Piano Sonata in A minor, D 537 (Schubert)

The Piano Sonata in A minor, D 537, of Franz Schubert is a sonata for solo piano, composed in March 1817.

Music

The sonata has three movements:

  1. Allegro ma non troppo (A minor)
  2. Allegretto quasi andantino (E major)
  3. Allegro vivace (A minor)

I. Allegro ma non troppo

The first movement is in sonata form. The exposition modulates to the submediant, F major, rather than to the usual mediant, C major. The recapitulation begins in the subdominant, D minor, and most of the recapitulation's second group is in A major before a short coda returns to the minor mode for the movement's ending.

II. Allegretto quasi andantino

The second movement is a five-part rondo with an unconventional key scheme as follows:

A (E major) → B (C major) → A (F major) → C (D minor) → A (E major)

Schubert also composes brief transitions at the ends of each episode—that between the B section and the medial A section features a small amount of the B section's material in F major (the medial A section's key), while that between the C section and the final A section modulates from the C section's D minor up a tone to E minor, and then sits on its dominant for a few measures before the return to the movement's tonic key with the final A section. The movement ends with a short coda that is completely diatonic.

III. Allegro vivace

The third movement is in sonata form without a development. The exposition begins with A minor and modulates to E major. The recapitulation begins in E minor and moves to A major, in which the movement ends.[1]

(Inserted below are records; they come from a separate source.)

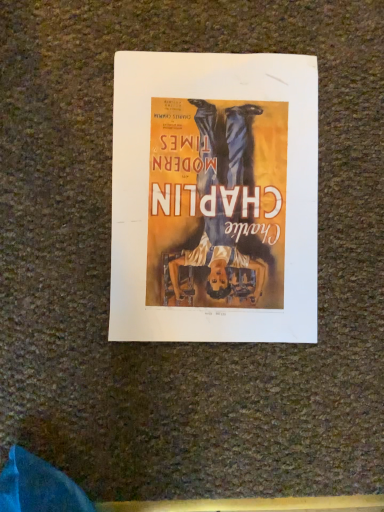 Find the location of `vacant space situated above matte paper poster at center (from a real-world perspective)`. vacant space situated above matte paper poster at center (from a real-world perspective) is located at coordinates (217, 195). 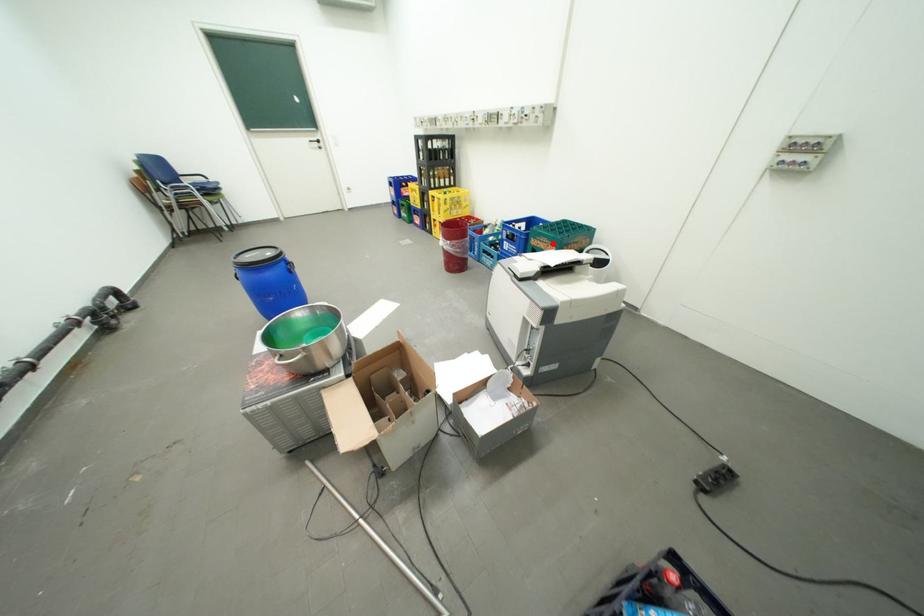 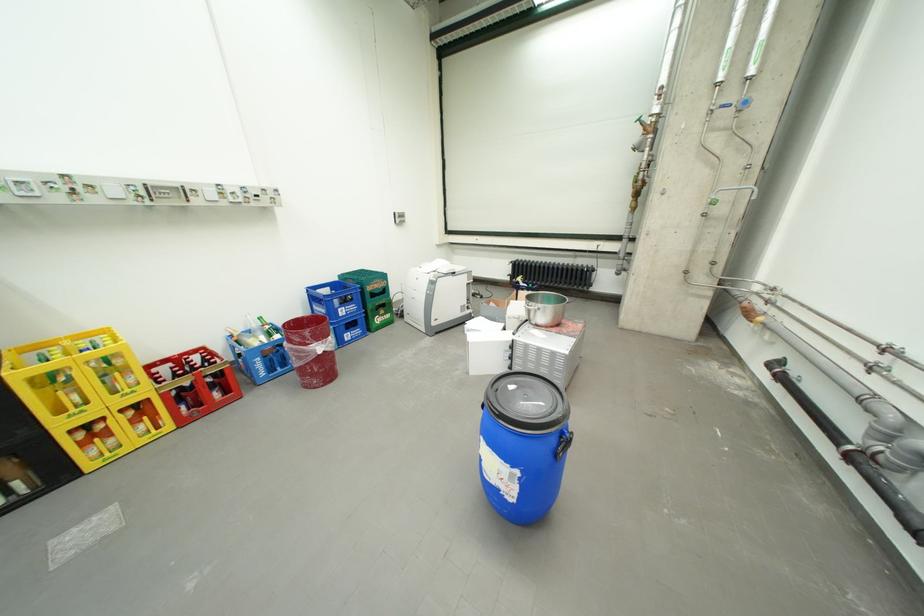 Question: I am providing you with two images of the same scene from different viewpoints. In image1, a red point is highlighted. Considering the same 3D point in image2, which of the following is correct?

Choices:
 (A) It is closer
 (B) It is farther

Answer: (A) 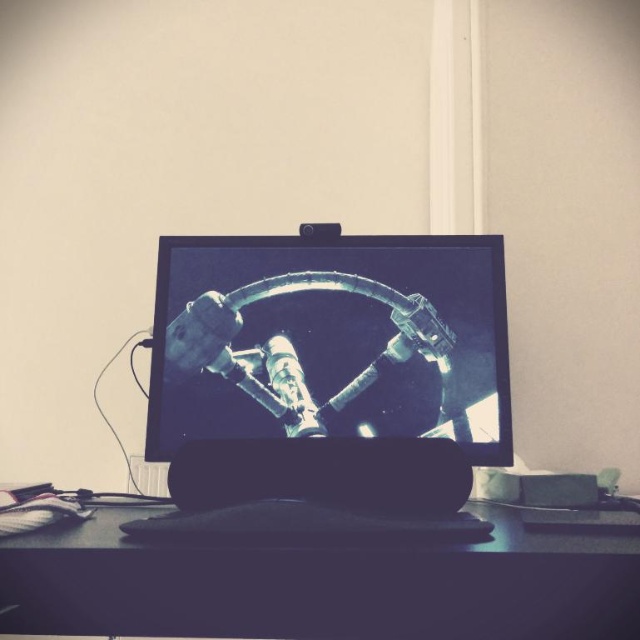 You are sitting at the desk and want to reach both the matte black monitor at center and the black matte computer desk at center. Which object will you touch first if you extend your hand forward?

You will touch the matte black monitor at center first because it is closer to you than the black matte computer desk at center.

Consider the image. Based on the scene described, which object is taller between the matte black monitor at center and the black matte computer desk at center?

The matte black monitor at center is taller than the black matte computer desk at center according to the description.

You are standing 1.5 meters away from the camera. You want to pick up the matte black monitor at center. Can you reach it without moving closer?

The matte black monitor at center is 1.15 meters from the camera. Since you are 1.5 meters away from the camera, you are farther than the monitor, so you cannot reach it without moving closer. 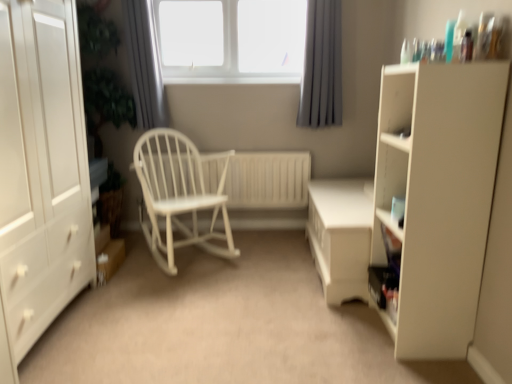 Question: Is gray fabric curtain at upper center, the 2th curtain viewed from the right, wider or thinner than white wooden radiator at center?

Choices:
 (A) thin
 (B) wide

Answer: (B)

Question: In terms of size, does gray fabric curtain at upper center, the 1th curtain viewed from the left, appear bigger or smaller than white wooden radiator at center?

Choices:
 (A) small
 (B) big

Answer: (A)

Question: Which is nearer to the white wood rocking chair at center?

Choices:
 (A) gray fabric curtain at upper center, the 2th curtain positioned from the left
 (B) white glossy table at center
 (C) white wood rocking chair at center
 (D) white plastic window at upper center
 (E) matte white cupboard at right

Answer: (B)

Question: Which is nearer to the white plastic window at upper center?

Choices:
 (A) white matte cabinet at left
 (B) white wood rocking chair at center
 (C) gray fabric curtain at upper center, the 2th curtain viewed from the right
 (D) white wood rocking chair at center
 (E) gray fabric curtain at upper center, placed as the first curtain when sorted from right to left

Answer: (C) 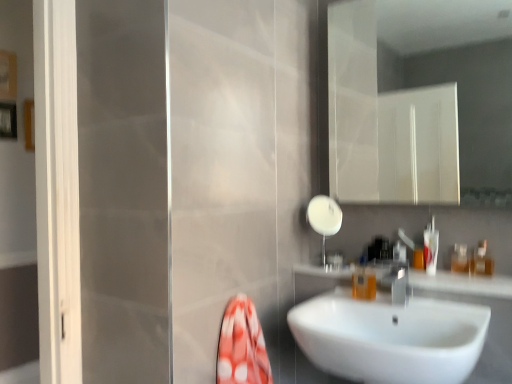 Question: Do you think white glossy sink at center is within translucent plastic bottle at right, which is counted as the third toiletry, starting from the left, or outside of it?

Choices:
 (A) inside
 (B) outside

Answer: (B)

Question: In terms of width, does white glossy sink at center look wider or thinner when compared to translucent plastic bottle at right, which is counted as the third toiletry, starting from the left?

Choices:
 (A) wide
 (B) thin

Answer: (A)

Question: Which object is positioned farthest from the white glossy shower at upper center?

Choices:
 (A) white glossy sink at center
 (B) silver metallic tap at sink right
 (C) translucent plastic container at right, arranged as the second toiletry when viewed from the left
 (D) white glossy sink at center
 (E) translucent plastic bottle at right, the third toiletry viewed from the right

Answer: (C)

Question: Estimate the real-world distances between objects in this image. Which object is farther from the translucent plastic bottle at right, the third toiletry viewed from the right?

Choices:
 (A) silver metallic tap at sink right
 (B) translucent plastic container at right, marked as the second toiletry in a right-to-left arrangement
 (C) translucent plastic bottle at right, which is counted as the third toiletry, starting from the left
 (D) white glossy shower at upper center
 (E) white glossy sink at center

Answer: (C) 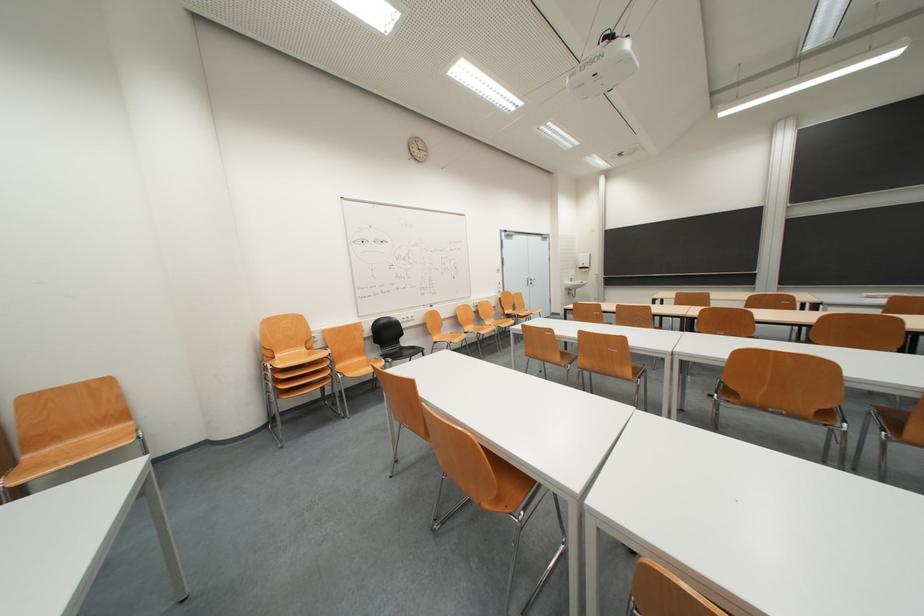 I want to click on metal door handle, so click(x=529, y=281). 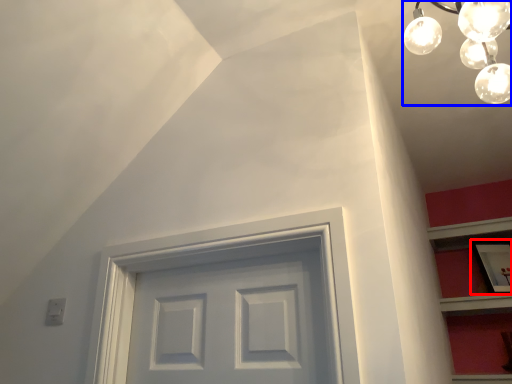 Question: Which point is closer to the camera, picture frame (highlighted by a red box) or light fixture (highlighted by a blue box)?

Choices:
 (A) picture frame
 (B) light fixture

Answer: (B) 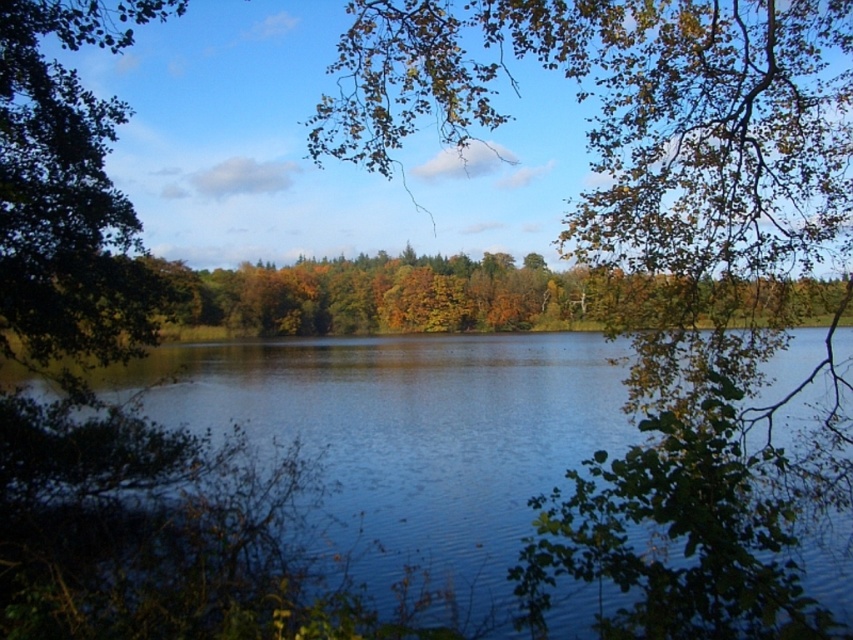 What do you see at coordinates (415, 424) in the screenshot? The height and width of the screenshot is (640, 853). I see `blue liquid water at center` at bounding box center [415, 424].

From the picture: Can you confirm if blue liquid water at center is positioned above green leafy tree at left?

No, blue liquid water at center is not above green leafy tree at left.

You are a GUI agent. You are given a task and a screenshot of the screen. Output one action in this format:
    pyautogui.click(x=<x>, y=<y>)
    Task: Click on the blue liquid water at center
    The width and height of the screenshot is (853, 640).
    Given the screenshot: What is the action you would take?
    pyautogui.click(x=415, y=424) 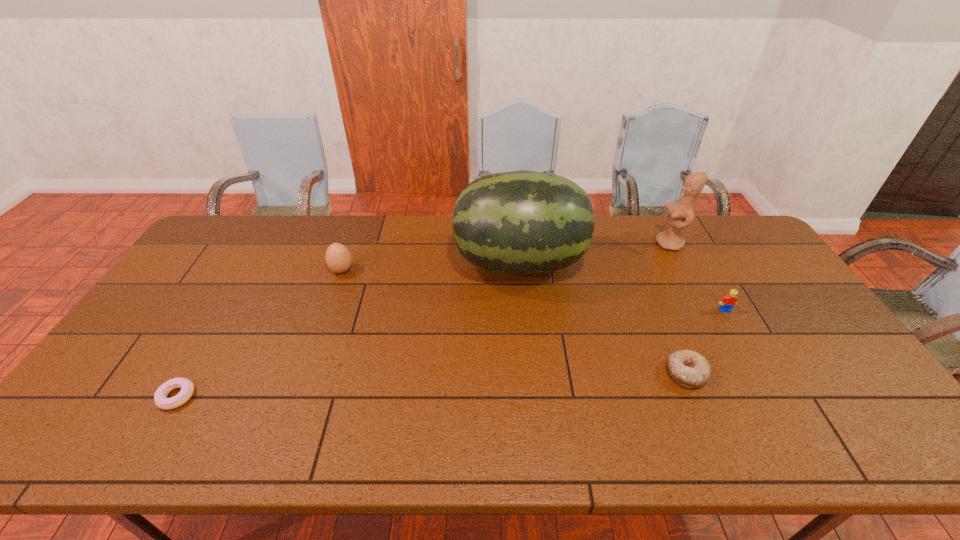 Where is `watermelon`? watermelon is located at coordinates (522, 222).

The image size is (960, 540). In order to click on figurine in this screenshot , I will do [x=680, y=213].

The width and height of the screenshot is (960, 540). I want to click on the fifth object from right to left, so click(338, 258).

Where is `boiled egg`? boiled egg is located at coordinates (338, 258).

This screenshot has height=540, width=960. What are the coordinates of `Lego` in the screenshot? It's located at (727, 302).

You are a GUI agent. You are given a task and a screenshot of the screen. Output one action in this format:
    pyautogui.click(x=<x>, y=<y>)
    Task: Click on the third nearest object
    
    Given the screenshot: What is the action you would take?
    pyautogui.click(x=727, y=302)

In order to click on the fourth object from left to right in this screenshot , I will do `click(688, 368)`.

Image resolution: width=960 pixels, height=540 pixels. Identify the location of the right doughnut. (688, 368).

You are a GUI agent. You are given a task and a screenshot of the screen. Output one action in this format:
    pyautogui.click(x=<x>, y=<y>)
    Task: Click on the shorter doughnut
    
    Given the screenshot: What is the action you would take?
    pyautogui.click(x=160, y=396)

Find the location of a particular element. The height and width of the screenshot is (540, 960). the leftmost object is located at coordinates (160, 396). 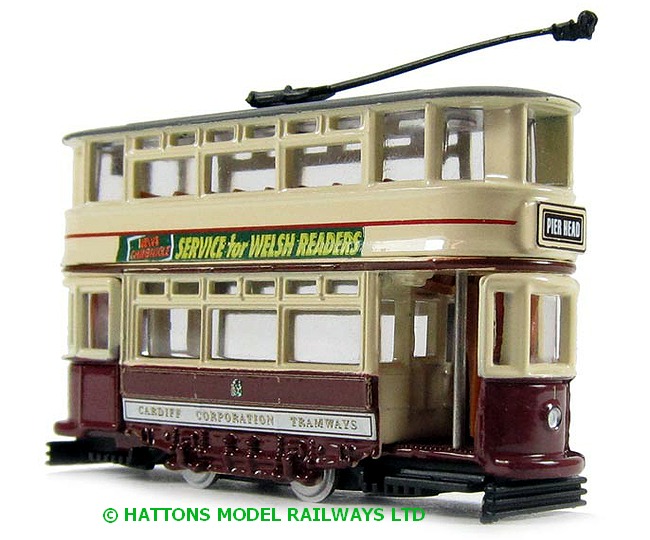 The height and width of the screenshot is (540, 650). I want to click on trolly, so click(254, 222). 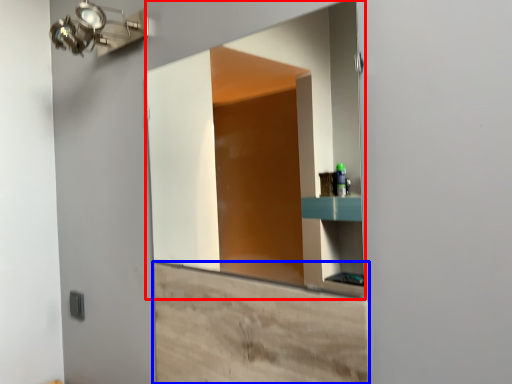 Question: Which object is closer to the camera taking this photo, mirror (highlighted by a red box) or cabinetry (highlighted by a blue box)?

Choices:
 (A) mirror
 (B) cabinetry

Answer: (B) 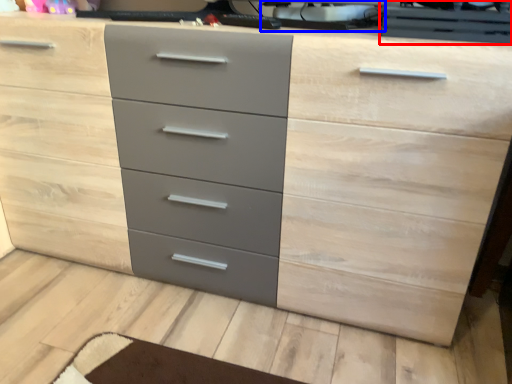 Question: Which point is further to the camera, desktop computer (highlighted by a red box) or desktop computer (highlighted by a blue box)?

Choices:
 (A) desktop computer
 (B) desktop computer

Answer: (B) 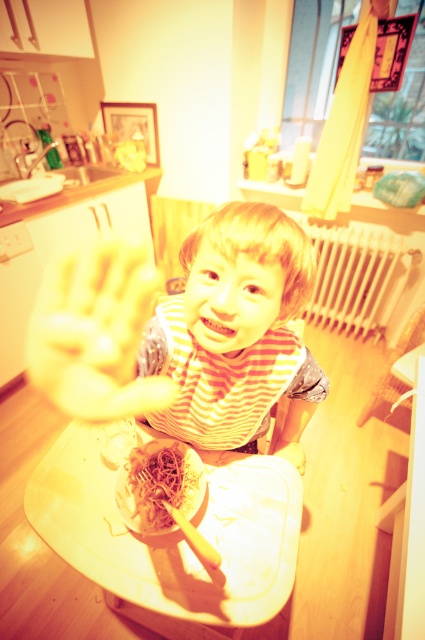 From the picture: You are a parent trying to ensure your child is safely seated in the high chair. Based on the image, is the yellow matte hand at center positioned above or below the striped fabric toddler at center?

The yellow matte hand at center is positioned above the striped fabric toddler at center because the toddler has a lesser height compared to the hand.

You are a parent trying to place a toy on the white plastic tray at lower center without it falling off. Considering the yellow matte hand at center is currently on the tray, do you think the tray is wide enough to accommodate both the toy and the hand?

The white plastic tray at lower center has a lesser width compared to yellow matte hand at center, so it is unlikely to have enough space for both the toy and the hand. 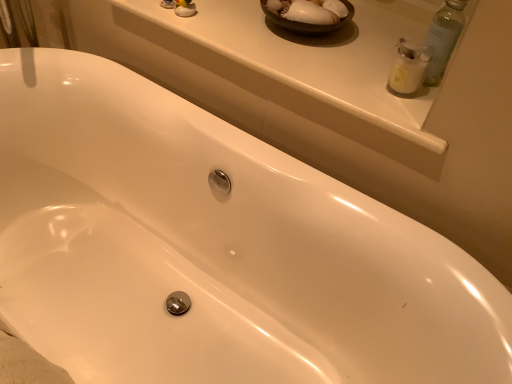 Question: From the image's perspective, is white matte jar at upper right on white glossy window sill at upper center?

Choices:
 (A) yes
 (B) no

Answer: (B)

Question: Can you confirm if white matte jar at upper right is thinner than white glossy window sill at upper center?

Choices:
 (A) yes
 (B) no

Answer: (A)

Question: Does white matte jar at upper right come in front of white glossy window sill at upper center?

Choices:
 (A) no
 (B) yes

Answer: (A)

Question: Considering the relative sizes of white matte jar at upper right and white glossy window sill at upper center in the image provided, is white matte jar at upper right wider than white glossy window sill at upper center?

Choices:
 (A) no
 (B) yes

Answer: (A)

Question: Could you tell me if white matte jar at upper right is facing white glossy window sill at upper center?

Choices:
 (A) yes
 (B) no

Answer: (B)

Question: Does white matte jar at upper right have a smaller size compared to white glossy window sill at upper center?

Choices:
 (A) no
 (B) yes

Answer: (B)

Question: Is white glossy window sill at upper center oriented towards white matte jar at upper right?

Choices:
 (A) no
 (B) yes

Answer: (A)

Question: Can you confirm if white glossy window sill at upper center is shorter than white matte jar at upper right?

Choices:
 (A) yes
 (B) no

Answer: (A)

Question: From the image's perspective, is white glossy window sill at upper center on top of white matte jar at upper right?

Choices:
 (A) no
 (B) yes

Answer: (B)

Question: Is white glossy window sill at upper center positioned with its back to white matte jar at upper right?

Choices:
 (A) yes
 (B) no

Answer: (B)

Question: Considering the relative positions of white glossy window sill at upper center and white matte jar at upper right in the image provided, is white glossy window sill at upper center behind white matte jar at upper right?

Choices:
 (A) yes
 (B) no

Answer: (B)

Question: From a real-world perspective, is white glossy window sill at upper center physically above white matte jar at upper right?

Choices:
 (A) yes
 (B) no

Answer: (B)

Question: Considering the positions of white glossy window sill at upper center and white matte jar at upper right in the image, is white glossy window sill at upper center bigger or smaller than white matte jar at upper right?

Choices:
 (A) small
 (B) big

Answer: (B) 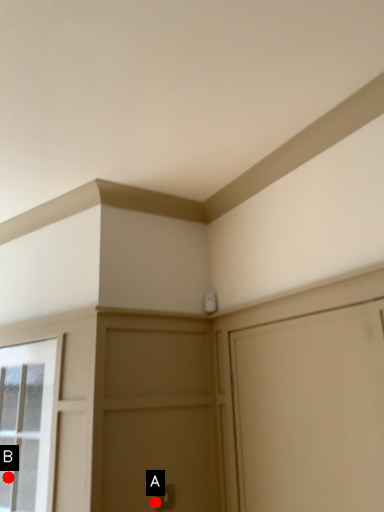 Question: Two points are circled on the image, labeled by A and B beside each circle. Which point is farther from the camera taking this photo?

Choices:
 (A) A is further
 (B) B is further

Answer: (B) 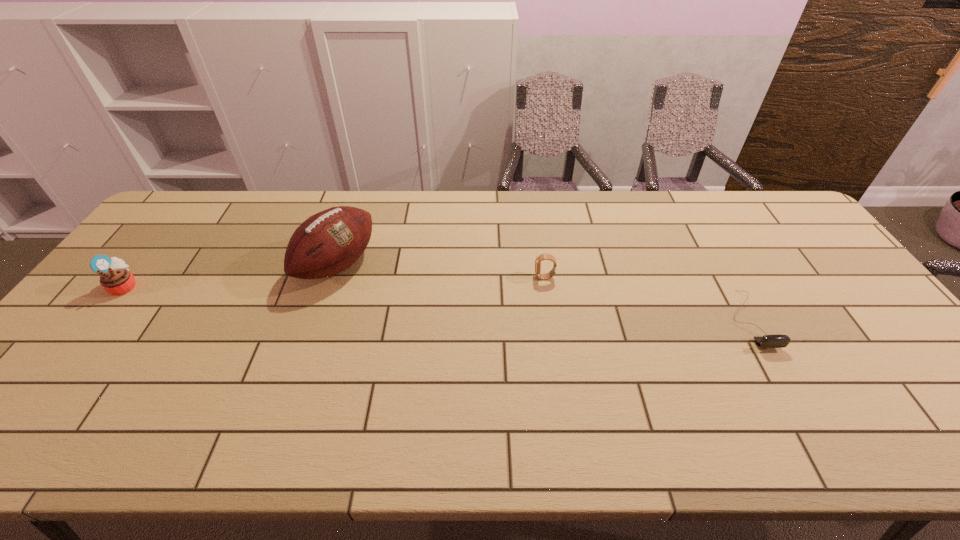 This screenshot has width=960, height=540. I want to click on vacant area located 0.080m on the face of the third tallest object, so click(x=507, y=278).

You are a GUI agent. You are given a task and a screenshot of the screen. Output one action in this format:
    pyautogui.click(x=<x>, y=<y>)
    Task: Click on the vacant area situated on the face of the third tallest object
    The image size is (960, 540).
    Given the screenshot: What is the action you would take?
    pyautogui.click(x=480, y=278)

Where is `vacant region located on the face of the third tallest object`? vacant region located on the face of the third tallest object is located at coordinates (469, 278).

This screenshot has height=540, width=960. I want to click on vacant point located 0.110m on the front-facing side of the webcam, so click(788, 391).

Where is `object located at the left edge`? This screenshot has width=960, height=540. object located at the left edge is located at coordinates (116, 279).

Where is `free region at the far edge`? This screenshot has width=960, height=540. free region at the far edge is located at coordinates (229, 200).

The height and width of the screenshot is (540, 960). I want to click on vacant space at the near edge, so click(452, 455).

Where is `vacant space at the left edge`? The width and height of the screenshot is (960, 540). vacant space at the left edge is located at coordinates (161, 239).

This screenshot has width=960, height=540. Find the location of `free space at the right edge`. free space at the right edge is located at coordinates (830, 274).

Where is `blank space at the far left corner of the desktop`? blank space at the far left corner of the desktop is located at coordinates (195, 192). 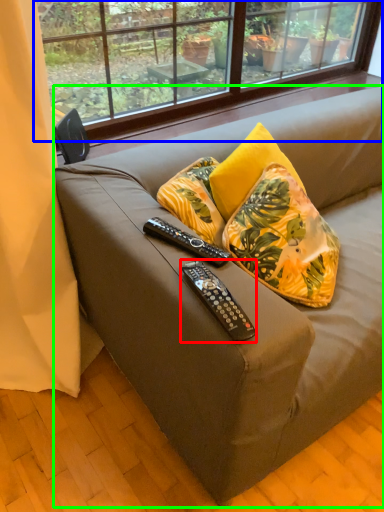 Question: Which object is the farthest from remote control (highlighted by a red box)? Choose among these: window (highlighted by a blue box) or studio couch (highlighted by a green box).

Choices:
 (A) window
 (B) studio couch

Answer: (A) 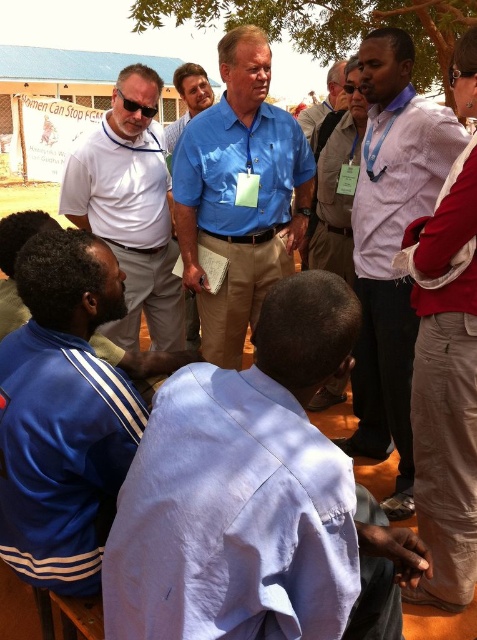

The work takes approximately 25 minutes to perform.[2] Daniel Coren has summarised the nature of the recapitulation in the last movement of this sonata.[3] Harald Krebs has noted that Schubert reworked the opening of the second movement of the D. 537 sonata into the opening theme of the finale of the A major piano sonata, D. 959.[4]

The piano sonata is featured in the 1985 film adaptation of E. M. Forster's A Room with a View, as protagonist Lucy Honeychurch is practicing piano.

Notes

  1. ^ Newbould, Brian (1999). Schubert: The Music and the Man. University of California Press. p. 100. ISBN 9780520219571.
  2. ^ Oppitz, Gerhard (2017). "Piano Works (CD 7) | Alexander Street, part of Clarivate". search.alexanderstreet.com. Retrieved 2025-01-31.
  3. ^ Coren, Daniel (1974). "Ambiguity in Schubert's Recapitulations". The Musical Quarterly. LX (4): 568–582. doi:10.1093/mq/LX.4.568.
  4. ^ Krebs, Harald (Autumn 2003). "Review of Charles Fisk's Returning Cycles: Contexts for the Interpretation of Schubert's Impromptus and Last Sonatas". Music Theory Spectrum. 25 (2): 388–400. doi:10.1525/mts.2003.25.2.388.

References

  • Tirimo, Martino. Schubert: The Complete Piano Sonatas. Vienna: Wiener Urtext Edition, 1997.